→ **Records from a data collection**
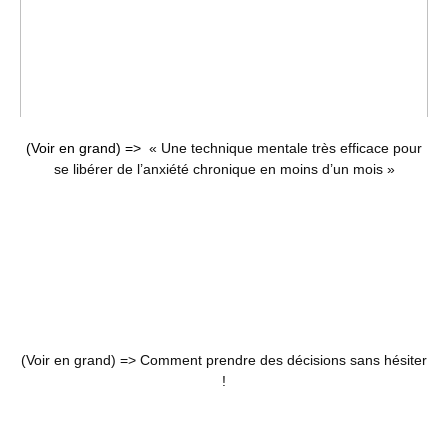
(Voir en grand) =>
« Une technique mentale très efficace pour
se libérer de l’anxiété chronique en moins d’un mois »
(Voir en grand) =>
Comment prendre des décisions sans hésiter
!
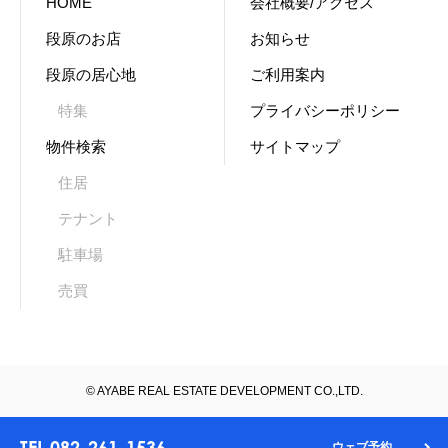
HOME
会社概要/アクセス
段原のお店
お知らせ
段原の居心地
ご利用案内
特集
プライバシーポリシー
物件検索
サイトマップ
住居
テナント
駐車場
売買
© AYABE REAL ESTATE DEVELOPMENT CO.,LTD.
TEL 082-261-1536
ウェブ予約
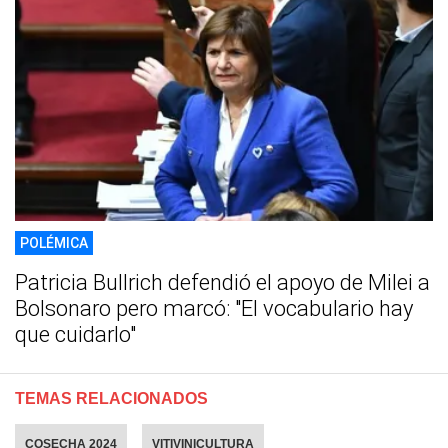
POLÉMICA
Patricia Bullrich defendió el apoyo de Milei a
Bolsonaro pero marcó: "El vocabulario hay
que cuidarlo"
TEMAS RELACIONADOS
COSECHA 2024
VITIVINICULTURA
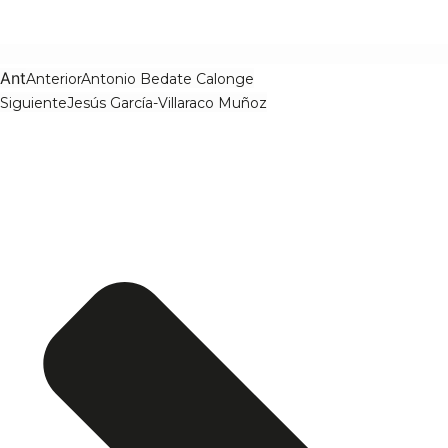
Ant
Anterior
Antonio Bedate Calonge
Siguiente
Jesús García-Villaraco Muñoz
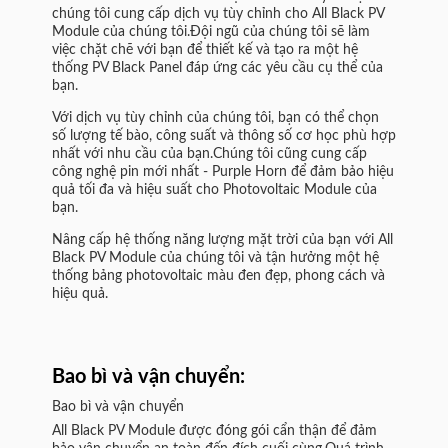
chúng tôi cung cấp dịch vụ tùy chỉnh cho All Black PV
Module của chúng tôi.Đội ngũ của chúng tôi sẽ làm
việc chặt chẽ với bạn để thiết kế và tạo ra một hệ
thống PV Black Panel đáp ứng các yêu cầu cụ thể của
bạn.
Với dịch vụ tùy chỉnh của chúng tôi, bạn có thể chọn
số lượng tế bào, công suất và thông số cơ học phù hợp
nhất với nhu cầu của bạn.Chúng tôi cũng cung cấp
công nghệ pin mới nhất - Purple Horn để đảm bảo hiệu
quả tối đa và hiệu suất cho Photovoltaic Module của
bạn.
Nâng cấp hệ thống năng lượng mặt trời của bạn với All
Black PV Module của chúng tôi và tận hưởng một hệ
thống bảng photovoltaic màu đen đẹp, phong cách và
hiệu quả.
Bao bì và vận chuyển:
Bao bì và vận chuyển
All Black PV Module được đóng gói cẩn thận để đảm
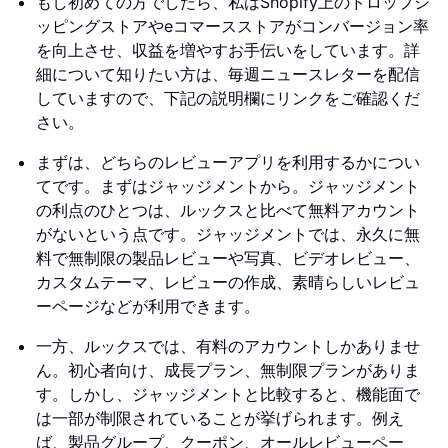
もし初めての方でしたら、私はShopify上のドロップシ
ッピングストアやeコマースストアがコンバージョン率
を向上させ、収益を増やすお手伝いをしています。詳
細について知りたい方は、毎週ニュースレターを配信
していますので、下記の説明欄にリンクをご確認くだ
さい。
まずは、どちらのレビューアプリを利用するかについ
てです。まずはジャッジメントから。ジャッジメント
の利点のひとつは、ルックスと比べて無料アカウント
がないという点です。ジャッジメントでは、永久に無
料で無制限の製品レビューや写真、ビデオレビュー、
カスタムテーマ、レビューの作成、素晴らしいレビュ
ーページなどが利用できます。
一方、ルックスでは、有料のアカウントしかありませ
ん。初心者向け、成長プラン、無制限プランがありま
す。しかし、ジャッジメントと比較すると、機能面で
は一部が制限されていることが挙げられます。例え
ば、製品グループ、クーポン、オールレビューペー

→ **ACTION ITEM**
Omit the pictures and restate the rest of the records verbatim.

→ **TASK SOLUTION**
(Voir en grand) =>
« Une technique mentale très efficace pour
se libérer de l’anxiété chronique en moins d’un mois »
(Voir en grand) =>
Comment prendre des décisions sans hésiter
!
HOME
会社概要/アクセス
段原のお店
お知らせ
段原の居心地
ご利用案内
特集
プライバシーポリシー
物件検索
サイトマップ
住居
テナント
駐車場
売買
© AYABE REAL ESTATE DEVELOPMENT CO.,LTD.
TEL 082-261-1536
ウェブ予約
POLÉMICA
Patricia Bullrich defendió el apoyo de Milei a
Bolsonaro pero marcó: "El vocabulario hay
que cuidarlo"
TEMAS RELACIONADOS
COSECHA 2024
VITIVINICULTURA
Ant
Anterior
Antonio Bedate Calonge
Siguiente
Jesús García-Villaraco Muñoz
chúng tôi cung cấp dịch vụ tùy chỉnh cho All Black PV
Module của chúng tôi.Đội ngũ của chúng tôi sẽ làm
việc chặt chẽ với bạn để thiết kế và tạo ra một hệ
thống PV Black Panel đáp ứng các yêu cầu cụ thể của
bạn.
Với dịch vụ tùy chỉnh của chúng tôi, bạn có thể chọn
số lượng tế bào, công suất và thông số cơ học phù hợp
nhất với nhu cầu của bạn.Chúng tôi cũng cung cấp
công nghệ pin mới nhất - Purple Horn để đảm bảo hiệu
quả tối đa và hiệu suất cho Photovoltaic Module của
bạn.
Nâng cấp hệ thống năng lượng mặt trời của bạn với All
Black PV Module của chúng tôi và tận hưởng một hệ
thống bảng photovoltaic màu đen đẹp, phong cách và
hiệu quả.
Bao bì và vận chuyển:
Bao bì và vận chuyển
All Black PV Module được đóng gói cẩn thận để đảm
もし初めての方でしたら、私はShopify上のドロップシ
ッピングストアやeコマースストアがコンバージョン率
を向上させ、収益を増やすお手伝いをしています。詳
細について知りたい方は、毎週ニュースレターを配信
していますので、下記の説明欄にリンクをご確認くだ
さい。
まずは、どちらのレビューアプリを利用するかについ
てです。まずはジャッジメントから。ジャッジメント
の利点のひとつは、ルックスと比べて無料アカウント
がないという点です。ジャッジメントでは、永久に無
料で無制限の製品レビューや写真、ビデオレビュー、
カスタムテーマ、レビューの作成、素晴らしいレビュ
ーページなどが利用できます。
一方、ルックスでは、有料のアカウントしかありませ
ん。初心者向け、成長プラン、無制限プランがありま
す。しかし、ジャッジメントと比較すると、機能面で
は一部が制限されていることが挙げられます。例え
ば、製品グループ、クーポン、オールレビューペー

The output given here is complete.